London HNWI buyers scared by tax changes
Even rumours of a so-called “mansion tax” were enough to stagnate the prime property market in London, a panel of experts heard today
At a property debate hosted by asset manager London Central Portfolio, panellist Paul Emery, real estate director at PwC, said the government couldn’t keep “tinkering with the regime.”
“When the government first toyed with the idea of a mansion tax, we saw transaction activity in that part of the market stagnate overnight,” he said, when asked about stricter tax regimes putting off international buyers of prime property.
The government, he said, had “have the collection machinery for a mansion tax”. This refers to changes in the tax system over the stamp duty paid by offshore companies. Offshore companies, through which many high net worth individuals (HNWI) buy property in London, that own homes worth more than £2m must now pay an annual stamp duty charge of between £15,000 and £140,000.
At the debate, which was hosted by the Today programme’s John Humphreys, the panel debated the impact of HNWI buying properties in prime central London (defined primarily as the areas around Hyde Park), and whether it created a property bubble for the rest of the city and Britain.

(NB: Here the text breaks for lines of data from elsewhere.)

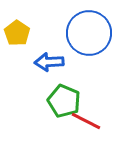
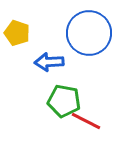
yellow pentagon: rotated 15 degrees counterclockwise
green pentagon: rotated 12 degrees counterclockwise
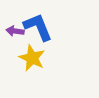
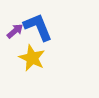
purple arrow: rotated 132 degrees clockwise
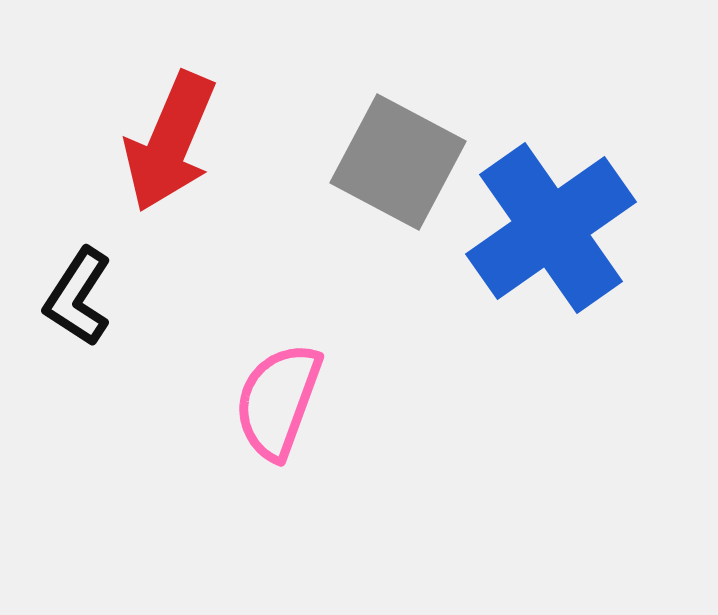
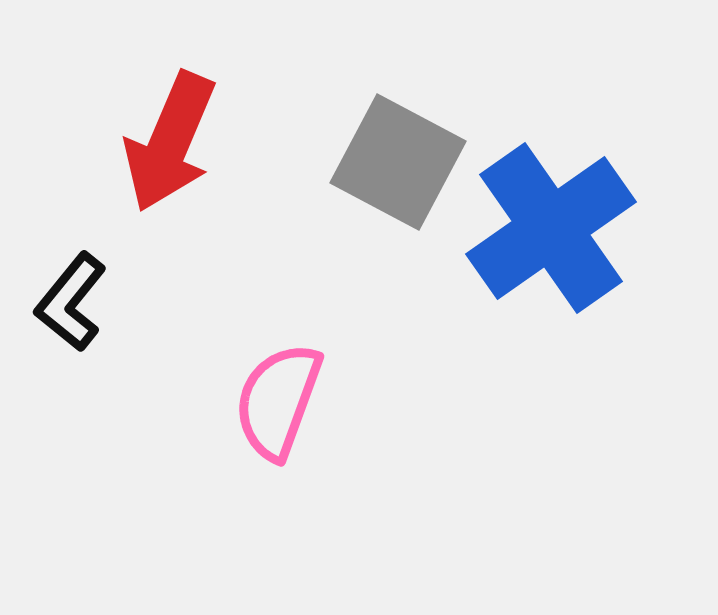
black L-shape: moved 7 px left, 5 px down; rotated 6 degrees clockwise
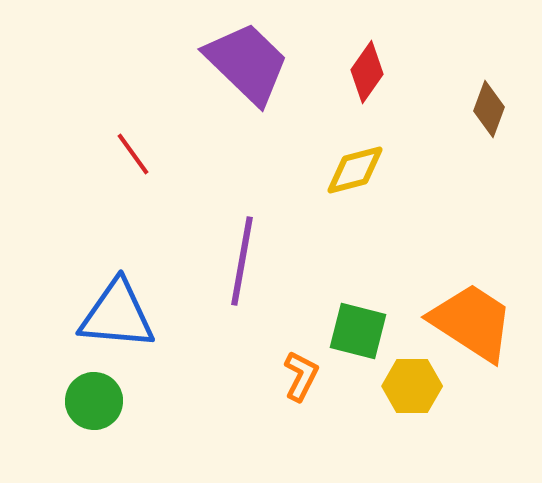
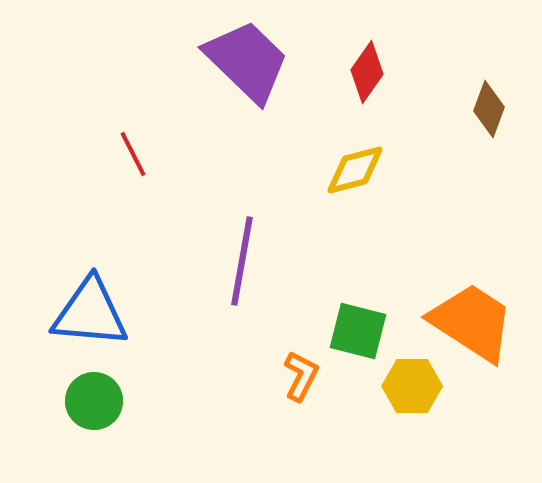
purple trapezoid: moved 2 px up
red line: rotated 9 degrees clockwise
blue triangle: moved 27 px left, 2 px up
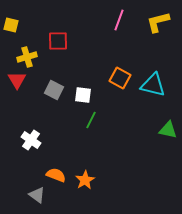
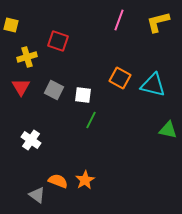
red square: rotated 20 degrees clockwise
red triangle: moved 4 px right, 7 px down
orange semicircle: moved 2 px right, 6 px down
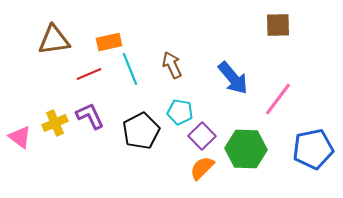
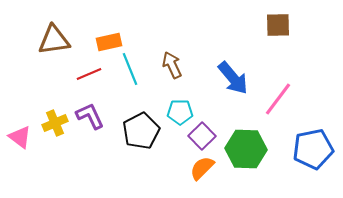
cyan pentagon: rotated 10 degrees counterclockwise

Matthew Sinclair of Europe Economics, formerly chief executive of the Taxpayers Alliance, said the number of properties sold in that small prime area of London were not enough to make any substantial difference to the market.
“In reality we are talking about a couple of hundred people globally. There are too few of them to actually be making any difference to people’s affordability. The small group of people that can afford to buy in prime central London can do so just for the hell of it.
“It’s a political fraud which says there’s a foreign other that you should hate because it’s their fault you can’t buy in London.”
LCP CEO Naomi Heaton said the prime central London property market had growth by an average of 9% every year since the Second World War. She said London property continued to be attractive to the “high net worth community of the world.”